Most employers are familiar with the obligation to consult collectively with employees where there is a proposal to “dismiss as redundant” 20 or more people within a 90 day period. The meaning of "redundancy" for these purposes has always been wider than the more familiar definition used for the purposes of statutory redundancy payments. For example, it has long been recognised that imposing changes to employees' terms and conditions through termination and re-engagement falls within the scope.
In the recent case of Pujante Rivera v Gestora Clubs, the European Court of Justice confirmed that the definition is wide enough to include a situation where an employee could resign in response to the employer’s unilateral imposition of changes to their terms and conditions. The decision serves as a useful reminder to employers who are considering making significant changes to employees’ contractual terms that they should anticipate potential resignations when calculating the number of dismissals for the purposes of collective consultation.
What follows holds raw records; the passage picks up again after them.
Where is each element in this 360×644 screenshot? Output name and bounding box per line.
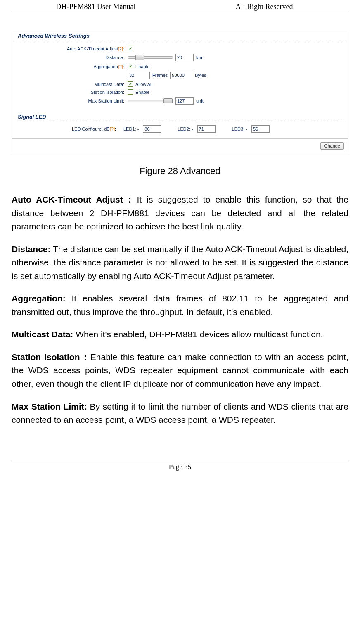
label-max-station: Max Station Limit: — [20, 98, 128, 103]
checkbox-multicast[interactable] — [128, 81, 133, 87]
input-bytes[interactable] — [170, 72, 192, 79]
label-aggregation: Aggregation[?]: — [20, 64, 128, 69]
row-station-isolation: Station Isolation: Enable — [20, 89, 340, 95]
input-frames[interactable] — [128, 72, 150, 79]
label-station-isolation: Station Isolation: — [20, 90, 128, 95]
header-left: DH-PFM881 User Manual — [12, 2, 180, 11]
help-icon[interactable]: [?] — [118, 46, 123, 51]
para-max-station: Max Station Limit: By setting it to limi… — [12, 400, 348, 427]
para-multicast: Multicast Data: When it's enabled, DH-PF… — [12, 328, 348, 341]
help-icon[interactable]: [?] — [110, 126, 115, 131]
para-max-station-title: Max Station Limit: — [12, 402, 90, 411]
input-led2[interactable] — [197, 125, 216, 133]
unit-unit: unit — [196, 98, 204, 103]
frames-label: Frames — [152, 73, 168, 78]
label-distance: Distance: — [20, 55, 128, 60]
para-distance-text: The distance can be set manually if the … — [12, 244, 348, 281]
para-aggregation-title: Aggregation: — [12, 293, 66, 303]
page-footer: Page 35 — [12, 460, 348, 471]
checkbox-aggregation[interactable] — [128, 64, 133, 69]
checkbox-auto-ack[interactable] — [128, 46, 133, 51]
checkbox-station-isolation[interactable] — [128, 89, 133, 95]
slider-thumb-icon[interactable] — [135, 55, 144, 60]
help-icon[interactable]: [?] — [118, 64, 123, 69]
input-led3[interactable] — [251, 125, 270, 133]
change-button[interactable]: Change — [320, 142, 344, 150]
row-aggregation: Aggregation[?]: Enable — [20, 64, 340, 69]
bytes-label: Bytes — [195, 73, 206, 78]
unit-km: km — [196, 55, 202, 60]
para-multicast-title: Multicast Data: — [12, 329, 76, 339]
aggregation-enable-label: Enable — [135, 64, 149, 69]
para-aggregation: Aggregation: It enables several data fra… — [12, 292, 348, 319]
para-station-isolation: Station Isolation：Enable this feature ca… — [12, 351, 348, 391]
row-aggregation-values: Frames Bytes — [20, 72, 340, 79]
input-max-station[interactable] — [175, 97, 194, 105]
row-distance: Distance: km — [20, 54, 340, 61]
row-auto-ack: Auto ACK-Timeout Adjust[?]: — [20, 46, 340, 51]
led2-label: LED2: - — [178, 126, 193, 131]
label-auto-ack: Auto ACK-Timeout Adjust[?]: — [20, 46, 128, 51]
page-header: DH-PFM881 User Manual All Right Reserved — [12, 0, 348, 13]
para-distance-title: Distance: — [12, 244, 51, 254]
input-distance[interactable] — [175, 54, 194, 61]
figure-caption: Figure 28 Advanced — [12, 166, 348, 177]
header-right: All Right Reserved — [180, 2, 348, 11]
label-led-configure: LED Configure, dB[?]: — [20, 126, 119, 131]
para-multicast-text: When it's enabled, DH-PFM881 devices all… — [76, 329, 323, 339]
multicast-allow-label: Allow All — [135, 82, 152, 87]
para-auto-ack: Auto ACK-Timeout Adjust：It is suggested … — [12, 193, 348, 234]
para-distance: Distance: The distance can be set manual… — [12, 243, 348, 283]
slider-thumb-icon[interactable] — [163, 98, 173, 103]
slider-max-station[interactable] — [128, 100, 173, 102]
row-multicast: Multicast Data: Allow All — [20, 81, 340, 87]
station-isolation-enable-label: Enable — [135, 90, 149, 95]
led1-label: LED1: - — [123, 126, 139, 131]
section-advanced-wireless: Advanced Wireless Settings — [14, 30, 346, 40]
input-led1[interactable] — [143, 125, 161, 133]
slider-distance[interactable] — [128, 56, 173, 59]
row-max-station: Max Station Limit: unit — [20, 97, 340, 105]
para-auto-ack-title: Auto ACK-Timeout Adjust： — [12, 195, 137, 204]
label-multicast: Multicast Data: — [20, 82, 128, 87]
settings-screenshot: Advanced Wireless Settings Auto ACK-Time… — [12, 30, 348, 153]
led3-label: LED3: - — [232, 126, 247, 131]
row-led-configure: LED Configure, dB[?]: LED1: - LED2: - LE… — [12, 121, 348, 138]
section-signal-led: Signal LED — [14, 111, 346, 121]
para-station-isolation-title: Station Isolation： — [12, 352, 90, 362]
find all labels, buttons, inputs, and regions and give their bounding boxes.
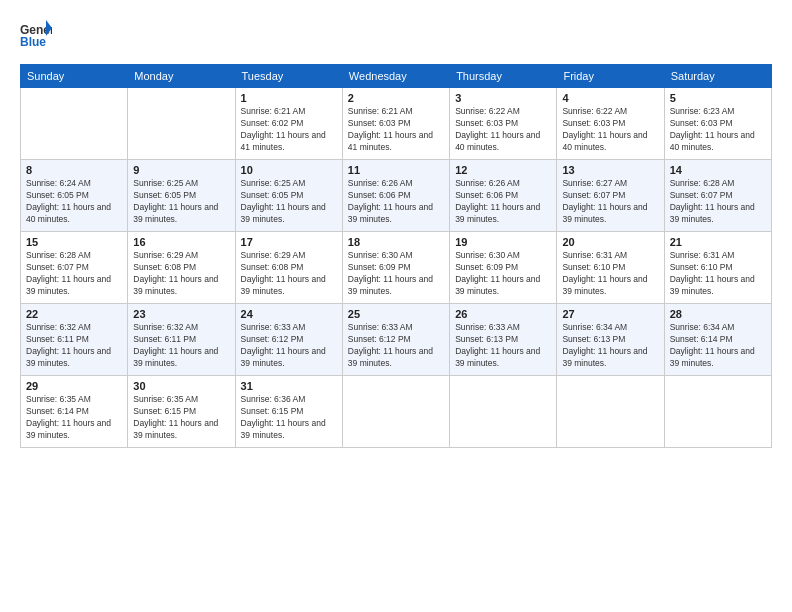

This may be obvious when the proposed change is drastic and clearly detrimental, such as a pay cut, but employers should also be alive to the possibility of resignations in response to seemingly less fundamental changes, for example, to shift patterns. If an employee resigns as a consequence, even if that employee receives a payment of compensation (as was the case in Pujante), the resignation may need to be treated as a “redundancy”. Employers should take care to ensure they prepare carefully before commencing an exercise of this nature to avoid falling foul of the onerous collective consultation obligations and risking exposure to “protective awards” of up to 90 days uncapped pay per employee.